*Source data*
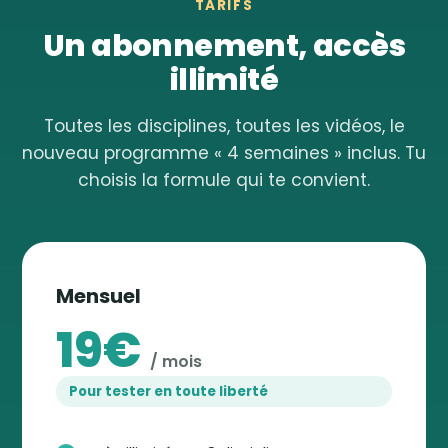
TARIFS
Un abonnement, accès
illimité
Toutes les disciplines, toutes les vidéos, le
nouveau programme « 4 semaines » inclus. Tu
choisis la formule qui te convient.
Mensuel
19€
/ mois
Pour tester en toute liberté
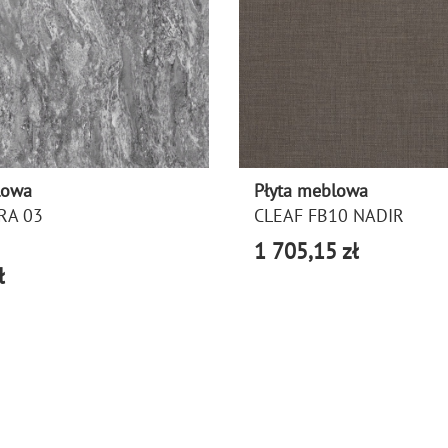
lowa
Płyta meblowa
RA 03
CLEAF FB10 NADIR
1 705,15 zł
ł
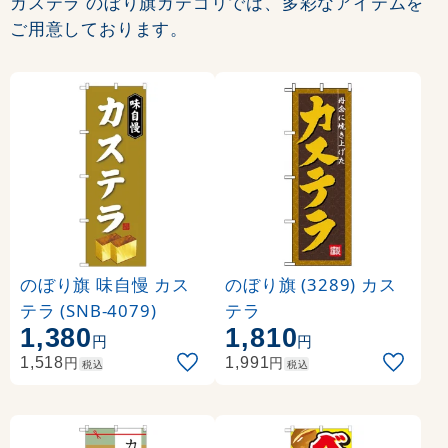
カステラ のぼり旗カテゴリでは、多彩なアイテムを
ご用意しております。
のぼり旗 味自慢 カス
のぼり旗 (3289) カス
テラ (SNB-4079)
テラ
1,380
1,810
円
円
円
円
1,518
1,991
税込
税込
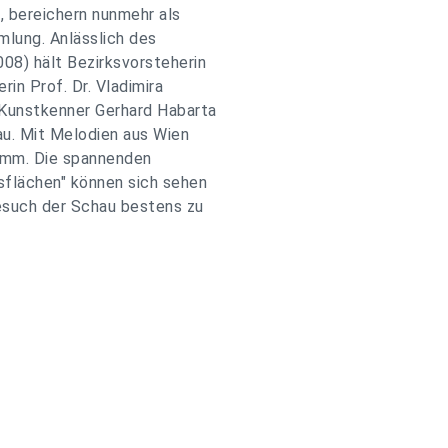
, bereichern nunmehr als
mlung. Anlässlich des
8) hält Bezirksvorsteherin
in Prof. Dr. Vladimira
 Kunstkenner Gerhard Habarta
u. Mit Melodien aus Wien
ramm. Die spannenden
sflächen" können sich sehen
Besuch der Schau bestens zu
* * *
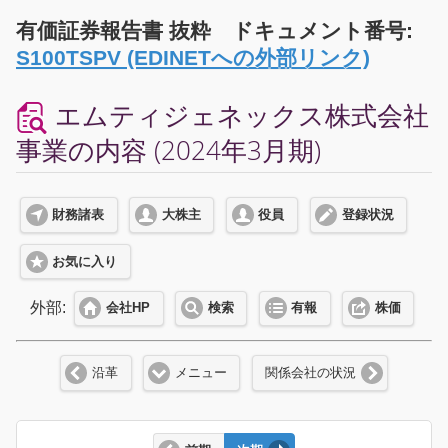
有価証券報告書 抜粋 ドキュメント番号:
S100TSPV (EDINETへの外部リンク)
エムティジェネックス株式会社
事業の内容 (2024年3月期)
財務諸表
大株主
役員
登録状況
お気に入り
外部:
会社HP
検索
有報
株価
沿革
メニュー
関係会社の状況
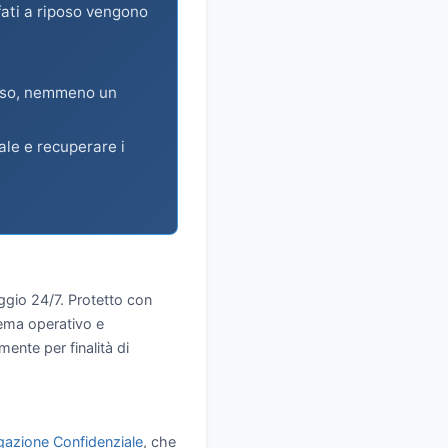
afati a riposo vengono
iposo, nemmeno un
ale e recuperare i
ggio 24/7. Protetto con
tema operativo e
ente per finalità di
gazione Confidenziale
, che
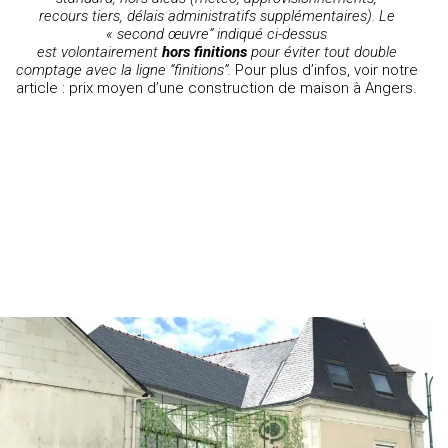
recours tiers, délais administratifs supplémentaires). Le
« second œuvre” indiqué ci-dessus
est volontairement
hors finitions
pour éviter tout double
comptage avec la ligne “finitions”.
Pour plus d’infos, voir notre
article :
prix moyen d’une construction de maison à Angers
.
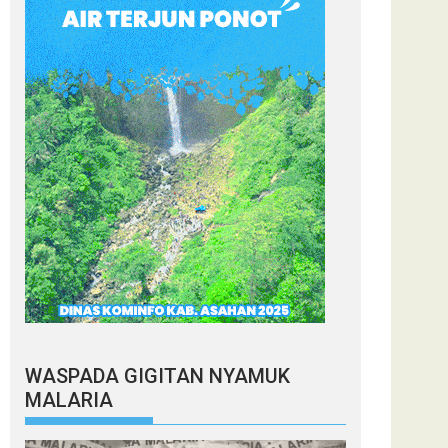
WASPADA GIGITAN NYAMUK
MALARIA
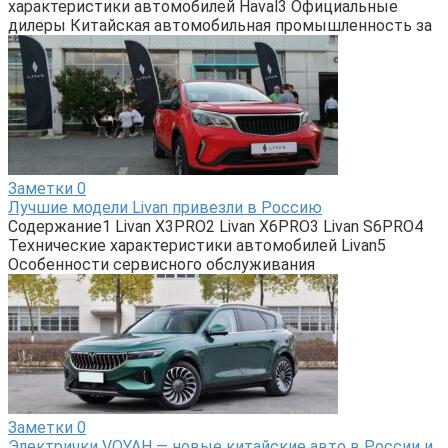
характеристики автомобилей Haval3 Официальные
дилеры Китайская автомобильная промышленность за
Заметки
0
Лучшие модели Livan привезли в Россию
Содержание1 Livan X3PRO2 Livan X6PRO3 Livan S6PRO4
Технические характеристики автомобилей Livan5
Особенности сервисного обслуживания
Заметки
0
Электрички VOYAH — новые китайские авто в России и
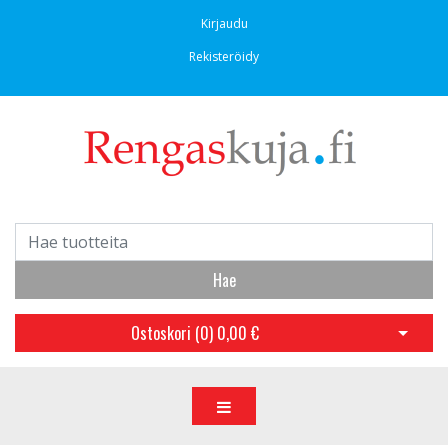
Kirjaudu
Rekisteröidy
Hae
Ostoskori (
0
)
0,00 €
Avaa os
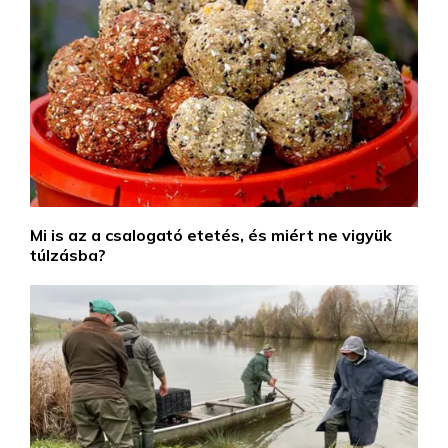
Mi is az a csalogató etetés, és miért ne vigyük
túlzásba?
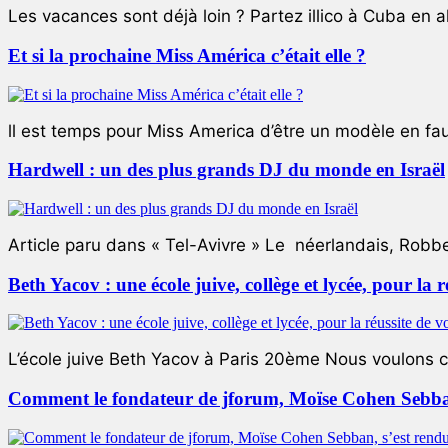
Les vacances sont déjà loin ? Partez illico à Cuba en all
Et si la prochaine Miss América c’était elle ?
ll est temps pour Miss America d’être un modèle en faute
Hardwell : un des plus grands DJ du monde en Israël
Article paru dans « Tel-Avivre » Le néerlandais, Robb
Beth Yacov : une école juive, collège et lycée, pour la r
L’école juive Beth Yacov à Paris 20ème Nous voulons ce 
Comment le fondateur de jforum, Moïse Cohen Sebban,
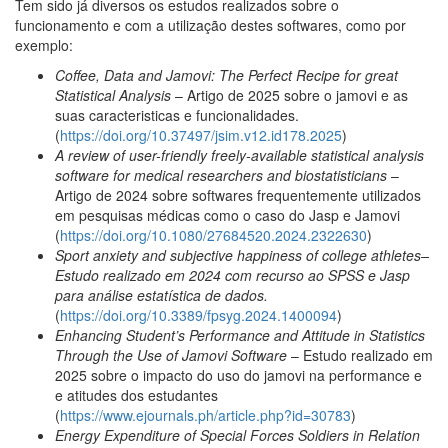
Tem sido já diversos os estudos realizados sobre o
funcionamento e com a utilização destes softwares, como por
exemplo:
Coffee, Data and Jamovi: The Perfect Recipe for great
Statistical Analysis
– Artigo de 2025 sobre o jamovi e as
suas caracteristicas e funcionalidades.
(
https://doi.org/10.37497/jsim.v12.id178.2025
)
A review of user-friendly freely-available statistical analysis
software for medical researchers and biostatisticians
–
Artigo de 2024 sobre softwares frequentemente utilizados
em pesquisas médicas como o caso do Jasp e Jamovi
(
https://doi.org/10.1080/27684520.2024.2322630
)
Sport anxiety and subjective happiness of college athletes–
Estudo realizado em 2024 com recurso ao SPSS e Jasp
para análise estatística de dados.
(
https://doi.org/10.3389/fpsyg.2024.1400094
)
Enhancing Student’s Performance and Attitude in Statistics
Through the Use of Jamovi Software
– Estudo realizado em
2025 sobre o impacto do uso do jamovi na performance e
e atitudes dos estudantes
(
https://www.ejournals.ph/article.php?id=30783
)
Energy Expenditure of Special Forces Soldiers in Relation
==
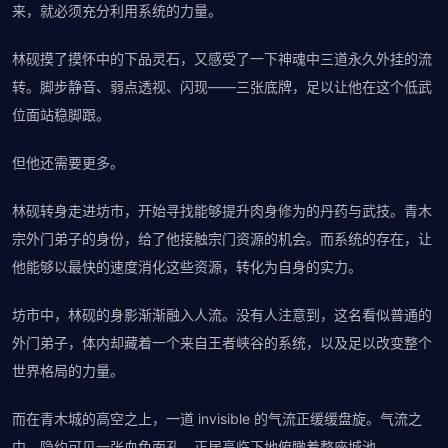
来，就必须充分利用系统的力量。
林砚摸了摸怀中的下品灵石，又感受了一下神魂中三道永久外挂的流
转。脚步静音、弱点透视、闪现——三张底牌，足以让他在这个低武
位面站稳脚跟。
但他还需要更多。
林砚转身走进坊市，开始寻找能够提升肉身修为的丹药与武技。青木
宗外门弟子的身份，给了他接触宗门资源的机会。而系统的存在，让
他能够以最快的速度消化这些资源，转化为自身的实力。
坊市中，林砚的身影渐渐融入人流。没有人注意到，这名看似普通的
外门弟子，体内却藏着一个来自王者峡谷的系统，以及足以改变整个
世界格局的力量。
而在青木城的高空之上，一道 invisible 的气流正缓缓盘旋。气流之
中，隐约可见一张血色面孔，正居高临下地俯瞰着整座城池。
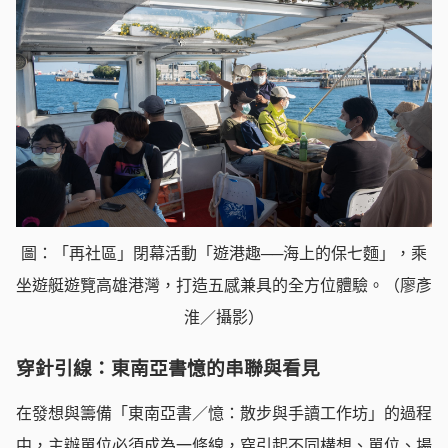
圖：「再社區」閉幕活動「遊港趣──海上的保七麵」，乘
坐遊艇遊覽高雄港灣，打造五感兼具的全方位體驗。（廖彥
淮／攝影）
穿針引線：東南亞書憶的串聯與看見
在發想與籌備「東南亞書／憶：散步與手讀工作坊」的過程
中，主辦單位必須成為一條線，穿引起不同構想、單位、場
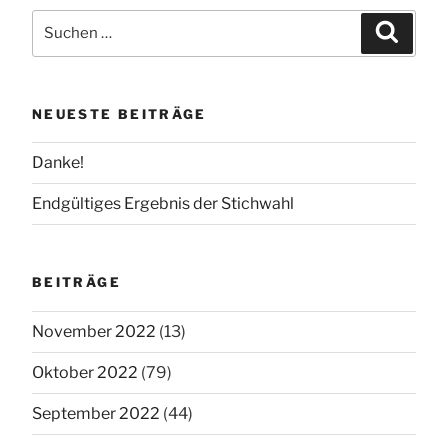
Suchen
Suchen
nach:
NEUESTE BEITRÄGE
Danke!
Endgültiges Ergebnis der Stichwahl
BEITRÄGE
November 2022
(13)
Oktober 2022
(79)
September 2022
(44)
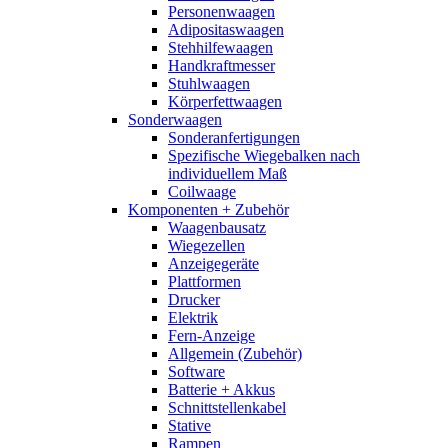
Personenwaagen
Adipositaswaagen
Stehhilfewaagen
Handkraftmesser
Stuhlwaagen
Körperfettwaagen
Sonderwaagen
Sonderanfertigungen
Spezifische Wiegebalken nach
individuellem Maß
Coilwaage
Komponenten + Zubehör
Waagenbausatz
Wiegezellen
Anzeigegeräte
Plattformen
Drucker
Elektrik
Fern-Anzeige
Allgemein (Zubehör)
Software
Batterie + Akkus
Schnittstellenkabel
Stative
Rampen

*Activity*
Across the listing above, count the lines that contain the string "Yacov" and report the figure alone.

*Task solution*
2